It also strikes me as odd that Socrates was not this sort of person at all. He was social in every way, not at all a private person. Exile from the city was a fate worse than death for him.
Thomas wrote: "It also strikes me as odd that Socrates was not this sort of person at all. He was social in every way, not at all a private person. Exile from the city was a fate worse than death for him ..."Which raises the question, how much of this is Socrates and how much of this is Plato putting words in his mouth? By all accounts Socrates was affable yet strange. What would we think of someone who walked around the mall (while they still exist) attempting to engage strangers in philosophical debate? Were Athenians all that different from us? Meanwhile Plato seems to have been more reserved and withdrawn, spending most of his time writing and teaching, although he did travel.
I sometimes wonder how differently we might view Plato if only one of his lectures had survived on a subject covered in his dialogs. Would it be different in structure and depth? Would it clearly state what he thought the Good or Justice was? Would it be more religious? I have not read Aristotle, and perhaps he provides a partial answer, but I don't think so.
Thomas wrote: "How does absolute truth translate to practical everyday life? Can it help me load the dishwasher?"This made me chuckle. Maybe there is actually a fixed eternal form of the ideally stacked dishwasher, with the cutlery facing the right way and the space perfectly maximized, but my wife would also contend that my mind hasn't been able to elevate itself above the dividing line to the sunlit uplands of this perfect form.
You make a serious point though. I'm yet to comprehend how the philosophical appreciation of all these perfect forms translates into our everyday lives. I can see its application in mathematics and science, especially physics, but I'm less certain about how it applies to the messiness of people and cities.

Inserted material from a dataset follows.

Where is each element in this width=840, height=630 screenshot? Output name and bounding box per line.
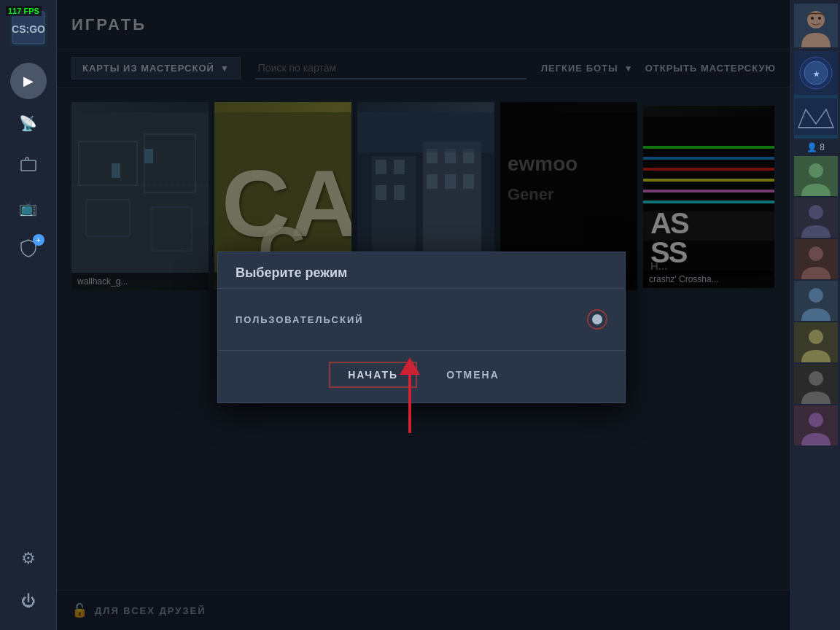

Xan Shadowflutter wrote: "Which raises the question, how much of this is Socrates and how much of this is Plato putting words in his mouth?"Yes, I thought this too after reading Thomas' comment. Many of us have opted for S/P so far, as we're not sure if it's Socrates or Plato talking, but this passage does seem out of character with what little I know of Socrates' life.
I'm reading Simon Blackburn's book on Plato's Republic, which Everyman mentioned at the start of this group read, and he outlined how two major philosophers have responded to this section in the book (Theory of Forms):
"For Nietzsche, Plato is here the sick, sadistic ascetic who plunged Europe into the darkness of his extraterrestrial nightmares. For Kant, he has made a slightly more pardonable blunder, believing that in the name of real understanding he can simply jettison the connection with sense experience which alone makes understanding possible."

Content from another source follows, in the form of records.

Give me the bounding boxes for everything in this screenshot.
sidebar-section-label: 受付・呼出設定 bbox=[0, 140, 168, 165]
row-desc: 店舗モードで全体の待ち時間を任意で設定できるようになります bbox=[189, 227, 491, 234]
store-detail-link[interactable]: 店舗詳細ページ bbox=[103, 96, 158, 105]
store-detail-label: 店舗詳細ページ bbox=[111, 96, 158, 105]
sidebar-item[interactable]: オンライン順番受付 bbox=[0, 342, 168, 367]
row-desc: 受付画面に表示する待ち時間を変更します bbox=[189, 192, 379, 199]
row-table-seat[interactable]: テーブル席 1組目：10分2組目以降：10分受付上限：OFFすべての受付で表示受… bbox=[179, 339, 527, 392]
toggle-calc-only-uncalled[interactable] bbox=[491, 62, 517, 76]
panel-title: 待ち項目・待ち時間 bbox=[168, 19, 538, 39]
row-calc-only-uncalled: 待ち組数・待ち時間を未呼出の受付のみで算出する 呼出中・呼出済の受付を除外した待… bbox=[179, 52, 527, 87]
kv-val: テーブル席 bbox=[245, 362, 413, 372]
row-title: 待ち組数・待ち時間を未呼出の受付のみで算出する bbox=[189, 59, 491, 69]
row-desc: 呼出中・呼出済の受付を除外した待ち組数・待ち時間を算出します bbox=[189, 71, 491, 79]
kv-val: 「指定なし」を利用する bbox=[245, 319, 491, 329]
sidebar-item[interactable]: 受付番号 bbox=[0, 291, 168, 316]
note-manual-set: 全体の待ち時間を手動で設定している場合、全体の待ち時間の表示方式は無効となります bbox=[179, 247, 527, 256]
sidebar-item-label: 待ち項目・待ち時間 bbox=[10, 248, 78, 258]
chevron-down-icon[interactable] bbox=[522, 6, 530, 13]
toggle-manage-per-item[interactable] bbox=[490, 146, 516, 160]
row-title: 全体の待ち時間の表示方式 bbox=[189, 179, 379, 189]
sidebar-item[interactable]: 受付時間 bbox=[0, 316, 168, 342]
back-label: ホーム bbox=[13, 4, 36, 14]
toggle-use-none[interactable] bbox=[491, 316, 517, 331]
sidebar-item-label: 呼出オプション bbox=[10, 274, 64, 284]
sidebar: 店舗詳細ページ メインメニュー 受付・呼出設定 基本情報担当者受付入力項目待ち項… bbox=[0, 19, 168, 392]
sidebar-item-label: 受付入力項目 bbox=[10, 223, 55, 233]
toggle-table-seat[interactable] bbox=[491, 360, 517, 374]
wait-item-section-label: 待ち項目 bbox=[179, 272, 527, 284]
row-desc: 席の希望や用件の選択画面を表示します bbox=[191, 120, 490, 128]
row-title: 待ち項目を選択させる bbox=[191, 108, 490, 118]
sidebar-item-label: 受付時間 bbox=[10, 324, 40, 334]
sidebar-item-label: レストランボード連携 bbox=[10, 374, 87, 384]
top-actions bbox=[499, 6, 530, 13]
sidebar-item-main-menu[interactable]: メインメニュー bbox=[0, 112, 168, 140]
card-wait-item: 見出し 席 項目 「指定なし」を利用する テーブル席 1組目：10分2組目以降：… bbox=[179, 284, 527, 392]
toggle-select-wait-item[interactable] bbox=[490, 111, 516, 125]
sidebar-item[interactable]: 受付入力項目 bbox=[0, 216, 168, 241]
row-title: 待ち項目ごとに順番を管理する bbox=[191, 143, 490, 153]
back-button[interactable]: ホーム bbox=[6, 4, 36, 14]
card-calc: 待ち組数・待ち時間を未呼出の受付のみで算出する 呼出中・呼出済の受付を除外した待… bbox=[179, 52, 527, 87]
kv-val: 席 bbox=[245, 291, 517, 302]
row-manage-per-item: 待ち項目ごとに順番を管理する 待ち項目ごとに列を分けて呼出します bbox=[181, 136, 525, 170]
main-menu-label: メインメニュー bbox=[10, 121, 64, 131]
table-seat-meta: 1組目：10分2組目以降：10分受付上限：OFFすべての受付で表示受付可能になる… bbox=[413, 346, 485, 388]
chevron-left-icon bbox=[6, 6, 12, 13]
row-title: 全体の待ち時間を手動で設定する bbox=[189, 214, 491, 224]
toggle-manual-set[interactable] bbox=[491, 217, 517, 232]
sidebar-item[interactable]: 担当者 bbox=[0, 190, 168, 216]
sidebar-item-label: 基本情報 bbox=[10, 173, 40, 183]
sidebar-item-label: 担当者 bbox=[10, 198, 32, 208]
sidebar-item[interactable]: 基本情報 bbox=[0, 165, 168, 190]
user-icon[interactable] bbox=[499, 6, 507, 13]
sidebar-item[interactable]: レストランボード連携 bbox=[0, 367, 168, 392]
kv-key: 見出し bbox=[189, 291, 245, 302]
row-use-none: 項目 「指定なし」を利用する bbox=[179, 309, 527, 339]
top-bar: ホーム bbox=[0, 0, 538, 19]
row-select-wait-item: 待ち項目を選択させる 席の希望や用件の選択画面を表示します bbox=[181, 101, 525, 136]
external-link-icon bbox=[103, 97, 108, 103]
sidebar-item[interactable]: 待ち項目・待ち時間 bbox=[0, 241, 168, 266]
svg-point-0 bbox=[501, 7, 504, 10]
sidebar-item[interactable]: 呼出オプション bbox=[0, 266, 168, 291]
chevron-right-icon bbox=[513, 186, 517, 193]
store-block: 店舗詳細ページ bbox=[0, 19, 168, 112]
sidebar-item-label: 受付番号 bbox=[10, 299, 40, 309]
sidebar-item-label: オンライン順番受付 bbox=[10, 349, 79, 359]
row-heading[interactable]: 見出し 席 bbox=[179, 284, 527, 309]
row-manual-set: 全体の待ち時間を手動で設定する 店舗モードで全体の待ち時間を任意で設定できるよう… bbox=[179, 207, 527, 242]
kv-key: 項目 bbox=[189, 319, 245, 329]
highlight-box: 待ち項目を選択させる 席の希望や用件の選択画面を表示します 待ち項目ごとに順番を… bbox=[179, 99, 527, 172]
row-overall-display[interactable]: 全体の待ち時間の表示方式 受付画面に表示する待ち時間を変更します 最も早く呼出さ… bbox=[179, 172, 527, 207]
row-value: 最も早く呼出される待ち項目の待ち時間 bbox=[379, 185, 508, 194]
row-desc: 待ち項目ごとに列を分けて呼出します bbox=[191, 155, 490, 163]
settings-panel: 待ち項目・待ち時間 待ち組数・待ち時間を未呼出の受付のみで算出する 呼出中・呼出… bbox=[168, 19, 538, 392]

Thomas wrote: " Can it help me load the dishwasher? (Which, according to my wife, is completely beyond my grasp.) ."Lol! There is only one correct way to load the dishwasher, and that one way varies from person to person. :-)
And when Socrates says that the philosopher thinks that human life is of little importance (486a) shouldn't we then ask if this disqualifies him as unfit to rule human cities?
The first time I read your question, I thought you were saying he thinks human life is not great, as in "of no intrinsic value" which, to me, is a little different from thinking it not-so-great in comparison to what is to come. If I remember correctly, in other works Socrates seems to believe in something like reincarnation. If I am remembering correctly, the life you live on earth has a direct bearing on the kind of after-life you will have (please correct me if I'm getting all of this confused). So if the philosopher is looking forward to the after-life, but doing so in a way that he is concerned about life down here (but again, in a comparative way), then I would not think this would disqualify him from ruling??
Genni wrote: "Thomas wrote: " Can it help me load the dishwasher? (Which, according to my wife, is completely beyond my grasp.) ."Lol! There is only one correct way to load the dishwasher, and that one way var..."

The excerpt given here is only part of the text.